• _Task requirements_
Set the pictures aside and write down, exactly as they appear, the lines from the one containing "Кофе Coffesso и DADA Agency запустили новую" through the end of the material.
*** Entries provided ***
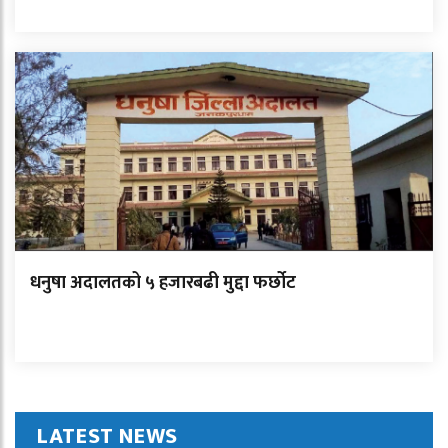
धनुषा अदालतको ५ हजारबढी मुद्दा फर्छोट
LATEST NEWS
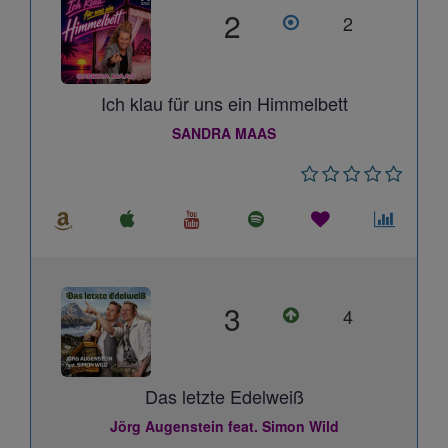
2
2
Ich klau für uns ein Himmelbett
SANDRA MAAS
3
4
Das letzte Edelweiß
Jörg Augenstein feat. Simon Wild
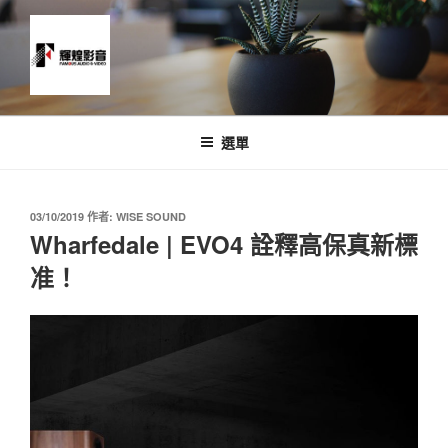
跳
至
主
要
內
News and Timeline
容
選單
發
03/10/2019
作者:
WISE SOUND
佈
Wharfedale | EVO4 詮釋高保真新標
於
准！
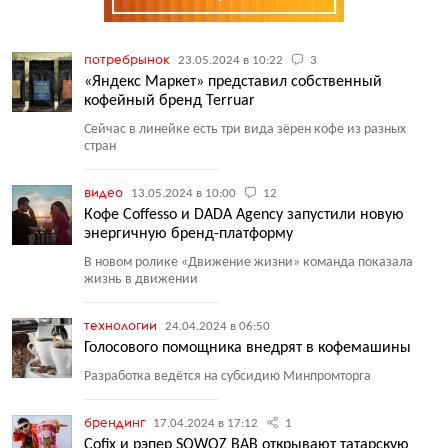
потребрынок
23.05.2024 в 10:22
3
«Яндекс Маркет» представил собственный
кофейный бренд Terruar
Сейчас в линейке есть три вида зёрен кофе из разных
стран
видео
13.05.2024 в 10:00
12
Кофе Coffesso и DADA Agency запустили новую
энергичную бренд-платформу
В новом ролике
«
Движение жизни» команда показала
жизнь в движении
технологии
24.04.2024 в 06:50
Голосового помощника внедрят в кофемашины
Разработка ведётся на субсидию Минпромторга
брендинг
17.04.2024 в 17:12
1
Cofix и рэпер SQWOZ BAB открывают татарскую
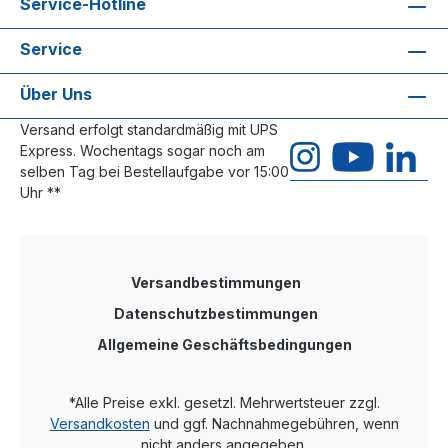
Service-Hotline
Service
Über Uns
Versand erfolgt standardmäßig mit UPS
Express. Wochentags sogar noch am
selben Tag bei Bestellaufgabe vor 15:00
Uhr **
Versandbestimmungen
Datenschutzbestimmungen
Allgemeine Geschäftsbedingungen
*Alle Preise exkl. gesetzl. Mehrwertsteuer zzgl.
Versandkosten
und ggf. Nachnahmegebühren, wenn
nicht anders angegeben.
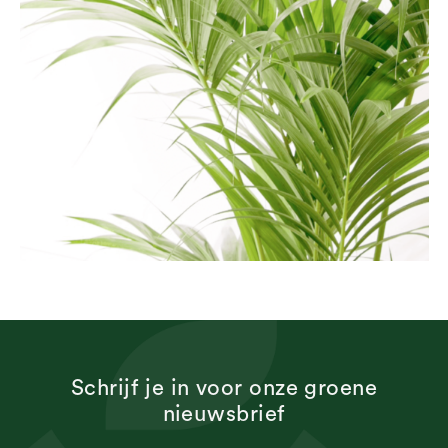
Schrijf je in voor onze groene
nieuwsbrief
*** End of Entries provided ***
• _Your solution_
Кофе Coffesso и DADA Agency запустили новую
энергичную бренд-платформу
В новом ролике
«
Движение жизни» команда показала
жизнь в движении
технологии
24.04.2024 в 06:50
Голосового помощника внедрят в кофемашины
Разработка ведётся на субсидию Минпромторга
брендинг
17.04.2024 в 17:12
1
Cofix и рэпер SQWOZ BAB открывают татарскую
Service-Hotline
Service
Über Uns
Versand erfolgt standardmäßig mit UPS
Express. Wochentags sogar noch am
selben Tag bei Bestellaufgabe vor 15:00
Uhr **
Versandbestimmungen
Datenschutzbestimmungen
Allgemeine Geschäftsbedingungen
*Alle Preise exkl. gesetzl. Mehrwertsteuer zzgl.
Versandkosten
und ggf. Nachnahmegebühren, wenn
nicht anders angegeben.
Schrijf je in voor onze groene
nieuwsbrief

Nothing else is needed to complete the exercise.